Jakarta, Propertytimes.id – Rapat Dewan Gubernur (RDG) Bank Indonesia yang berlangsung pada 20-21 Januari 2026 memutuskan untuk mempertahankan suku bunga acuan atau BI-Rate sebesar 4,75 persen. Keputusan ini diambil sebagai langkah konsisten otoritas moneter dalam menjaga stabilitas nilai tukar Rupiah dari dampak meningkatnya ketidakpastian global, sekaligus memastikan sasaran inflasi 2026-2027 tetap terkendali.

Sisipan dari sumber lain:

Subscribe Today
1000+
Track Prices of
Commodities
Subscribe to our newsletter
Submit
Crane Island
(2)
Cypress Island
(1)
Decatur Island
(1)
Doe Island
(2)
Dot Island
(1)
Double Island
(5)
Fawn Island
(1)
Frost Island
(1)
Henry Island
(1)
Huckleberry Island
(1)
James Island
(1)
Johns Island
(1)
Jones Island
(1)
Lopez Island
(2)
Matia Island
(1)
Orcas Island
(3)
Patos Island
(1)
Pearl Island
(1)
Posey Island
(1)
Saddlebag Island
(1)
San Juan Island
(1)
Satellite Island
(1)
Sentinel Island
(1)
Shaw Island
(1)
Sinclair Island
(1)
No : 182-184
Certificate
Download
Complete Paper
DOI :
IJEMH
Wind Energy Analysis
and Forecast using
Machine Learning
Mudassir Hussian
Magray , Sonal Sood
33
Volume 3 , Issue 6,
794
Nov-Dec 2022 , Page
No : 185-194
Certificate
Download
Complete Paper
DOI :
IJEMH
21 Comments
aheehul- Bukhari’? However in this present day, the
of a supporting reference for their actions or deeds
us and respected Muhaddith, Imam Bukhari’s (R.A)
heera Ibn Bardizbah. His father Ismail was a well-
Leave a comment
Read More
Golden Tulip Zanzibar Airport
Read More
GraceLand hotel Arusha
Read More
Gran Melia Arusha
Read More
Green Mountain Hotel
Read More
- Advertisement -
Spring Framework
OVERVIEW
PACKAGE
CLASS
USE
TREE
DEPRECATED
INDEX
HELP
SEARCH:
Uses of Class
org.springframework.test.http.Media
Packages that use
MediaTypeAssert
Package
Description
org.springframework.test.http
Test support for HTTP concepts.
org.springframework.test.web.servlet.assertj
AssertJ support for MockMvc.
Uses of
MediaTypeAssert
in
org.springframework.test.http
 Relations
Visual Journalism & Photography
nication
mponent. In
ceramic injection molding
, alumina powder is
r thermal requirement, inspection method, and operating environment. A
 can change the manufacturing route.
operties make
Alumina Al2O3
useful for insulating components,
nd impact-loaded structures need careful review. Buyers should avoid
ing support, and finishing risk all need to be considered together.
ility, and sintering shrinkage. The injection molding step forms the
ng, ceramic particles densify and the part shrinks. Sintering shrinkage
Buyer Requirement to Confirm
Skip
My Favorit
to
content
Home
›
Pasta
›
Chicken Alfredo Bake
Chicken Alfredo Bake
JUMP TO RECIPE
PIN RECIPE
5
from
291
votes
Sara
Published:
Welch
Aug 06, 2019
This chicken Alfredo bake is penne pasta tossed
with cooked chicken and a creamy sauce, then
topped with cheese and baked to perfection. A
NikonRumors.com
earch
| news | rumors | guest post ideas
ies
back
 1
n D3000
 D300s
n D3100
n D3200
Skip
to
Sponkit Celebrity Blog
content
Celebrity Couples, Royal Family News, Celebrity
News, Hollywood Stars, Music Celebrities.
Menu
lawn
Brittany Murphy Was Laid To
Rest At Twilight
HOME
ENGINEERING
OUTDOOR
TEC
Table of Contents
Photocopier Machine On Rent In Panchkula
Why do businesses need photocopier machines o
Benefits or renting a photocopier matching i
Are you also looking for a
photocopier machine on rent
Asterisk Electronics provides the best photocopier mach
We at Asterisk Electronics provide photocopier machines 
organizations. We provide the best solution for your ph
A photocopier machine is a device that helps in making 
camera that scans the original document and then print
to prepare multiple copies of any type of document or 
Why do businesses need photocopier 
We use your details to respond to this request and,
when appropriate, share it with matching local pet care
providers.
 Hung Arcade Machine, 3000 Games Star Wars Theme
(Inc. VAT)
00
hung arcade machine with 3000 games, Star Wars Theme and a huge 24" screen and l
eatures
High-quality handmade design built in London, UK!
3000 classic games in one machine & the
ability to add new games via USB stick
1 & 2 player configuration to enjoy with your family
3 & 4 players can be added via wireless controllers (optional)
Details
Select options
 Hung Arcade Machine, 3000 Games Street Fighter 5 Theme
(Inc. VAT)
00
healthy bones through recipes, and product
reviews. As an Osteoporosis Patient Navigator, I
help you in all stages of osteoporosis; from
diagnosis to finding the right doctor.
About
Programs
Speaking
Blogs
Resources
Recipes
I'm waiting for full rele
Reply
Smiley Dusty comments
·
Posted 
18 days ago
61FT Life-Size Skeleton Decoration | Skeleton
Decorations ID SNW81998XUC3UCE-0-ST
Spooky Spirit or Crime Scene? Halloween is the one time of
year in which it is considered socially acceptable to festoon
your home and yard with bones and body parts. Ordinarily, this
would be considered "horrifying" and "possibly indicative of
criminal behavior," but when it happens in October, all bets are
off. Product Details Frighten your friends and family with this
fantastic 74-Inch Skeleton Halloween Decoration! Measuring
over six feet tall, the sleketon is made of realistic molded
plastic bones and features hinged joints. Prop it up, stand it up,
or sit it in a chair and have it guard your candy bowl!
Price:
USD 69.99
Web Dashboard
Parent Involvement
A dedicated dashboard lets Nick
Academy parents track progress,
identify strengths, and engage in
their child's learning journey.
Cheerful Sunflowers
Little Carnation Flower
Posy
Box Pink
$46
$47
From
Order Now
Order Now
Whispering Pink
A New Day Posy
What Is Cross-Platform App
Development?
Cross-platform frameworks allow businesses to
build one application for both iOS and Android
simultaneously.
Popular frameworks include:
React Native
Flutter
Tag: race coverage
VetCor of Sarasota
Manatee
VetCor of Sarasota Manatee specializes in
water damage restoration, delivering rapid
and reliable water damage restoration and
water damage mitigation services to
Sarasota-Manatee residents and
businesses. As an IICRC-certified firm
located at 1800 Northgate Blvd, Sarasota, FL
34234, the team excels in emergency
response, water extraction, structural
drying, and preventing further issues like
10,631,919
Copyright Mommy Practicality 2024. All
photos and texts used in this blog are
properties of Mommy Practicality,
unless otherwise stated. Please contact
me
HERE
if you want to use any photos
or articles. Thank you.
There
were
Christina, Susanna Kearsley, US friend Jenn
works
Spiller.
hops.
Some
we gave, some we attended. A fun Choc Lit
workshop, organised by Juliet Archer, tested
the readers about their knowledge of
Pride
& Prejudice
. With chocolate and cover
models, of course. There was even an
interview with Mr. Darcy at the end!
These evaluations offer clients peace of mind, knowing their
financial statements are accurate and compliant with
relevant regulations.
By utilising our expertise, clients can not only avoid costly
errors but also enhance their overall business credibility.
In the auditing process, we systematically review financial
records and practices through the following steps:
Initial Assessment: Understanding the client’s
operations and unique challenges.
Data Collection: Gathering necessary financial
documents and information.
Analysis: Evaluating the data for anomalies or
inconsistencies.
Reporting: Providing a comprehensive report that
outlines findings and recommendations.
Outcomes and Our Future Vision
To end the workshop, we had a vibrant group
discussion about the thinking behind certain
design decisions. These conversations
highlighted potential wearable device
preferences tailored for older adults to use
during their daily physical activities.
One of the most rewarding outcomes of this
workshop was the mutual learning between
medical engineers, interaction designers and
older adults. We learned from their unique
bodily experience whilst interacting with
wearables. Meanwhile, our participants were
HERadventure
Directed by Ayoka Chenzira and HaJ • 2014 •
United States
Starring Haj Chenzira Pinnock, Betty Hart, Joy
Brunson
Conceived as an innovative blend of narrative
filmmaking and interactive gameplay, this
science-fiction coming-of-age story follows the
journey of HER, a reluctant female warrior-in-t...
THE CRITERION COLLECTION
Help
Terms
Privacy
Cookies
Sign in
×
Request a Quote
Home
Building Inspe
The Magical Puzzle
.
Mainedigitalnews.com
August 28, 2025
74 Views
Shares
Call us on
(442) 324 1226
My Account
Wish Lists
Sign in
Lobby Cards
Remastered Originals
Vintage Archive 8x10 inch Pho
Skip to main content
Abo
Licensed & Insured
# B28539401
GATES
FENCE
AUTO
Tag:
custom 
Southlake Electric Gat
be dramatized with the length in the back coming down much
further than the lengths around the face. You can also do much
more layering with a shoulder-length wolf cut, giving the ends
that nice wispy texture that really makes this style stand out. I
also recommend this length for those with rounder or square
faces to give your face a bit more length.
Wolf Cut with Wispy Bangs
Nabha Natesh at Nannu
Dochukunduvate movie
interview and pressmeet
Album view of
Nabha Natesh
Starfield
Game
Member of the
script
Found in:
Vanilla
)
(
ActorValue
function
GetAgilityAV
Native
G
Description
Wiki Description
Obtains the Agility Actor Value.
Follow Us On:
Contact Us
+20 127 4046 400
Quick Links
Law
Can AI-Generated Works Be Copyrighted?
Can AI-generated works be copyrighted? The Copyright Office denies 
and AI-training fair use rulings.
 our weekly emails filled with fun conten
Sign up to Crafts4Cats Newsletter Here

Selain menahan BI-Rate, Bank Indonesia juga menetapkan suku bunga Deposit Facility tetap sebesar 3,75 persen dan suku bunga Lending Facility pada level 5,50 persen. Gubernur Bank Indonesia menegaskan bahwa bauran kebijakan ini difokuskan untuk memitigasi risiko volatilitas pasar keuangan dunia, sembari tetap memberikan dukungan terhadap pertumbuhan ekonomi domestik yang berkelanjutan.
BACA JUGA: Bank Indonesia Siapkan Rp130 Triliun untuk Dukung Program 3 Juta Rumah
Dalam keterangan resminya, Rabu (21/1), Bank Indonesia mencermati bahwa perekonomian dunia pada 2026 cenderung melambat dengan proyeksi pertumbuhan sebesar 3,2 persen. Faktor utama yang memicu ketidakpastian ini antara lain adalah penerapan tarif resiprokal oleh Amerika Serikat (AS), kerentanan rantai pasok global, serta eskalasi ketegangan geopolitik. Di sisi lain, prospek ekonomi AS masih tertolong oleh investasi di sektor teknologi dan kecerdasan buatan (artificial intelligence), meskipun ruang penurunan suku bunga global kini kian terbatas.
Guna menghadapi dinamika tersebut, Bank Indonesia terus memperkuat strategi intervensi nilai tukar Rupiah. Langkah ini mencakup transaksi Non-Deliverable Forward (NDF) di pasar luar negeri serta transaksi spot dan Domestic Non-Deliverable Forward (DNDF) di pasar domestik. Selain itu, optimalisasi instrumen moneter yang bersifat pro-market, seperti Sekuritas Rupiah Bank Indonesia (SRBI), terus dilakukan untuk menarik aliran modal asing dan menjaga imbal hasil Surat Berharga Negara (SBN) agar tetap kompetitif.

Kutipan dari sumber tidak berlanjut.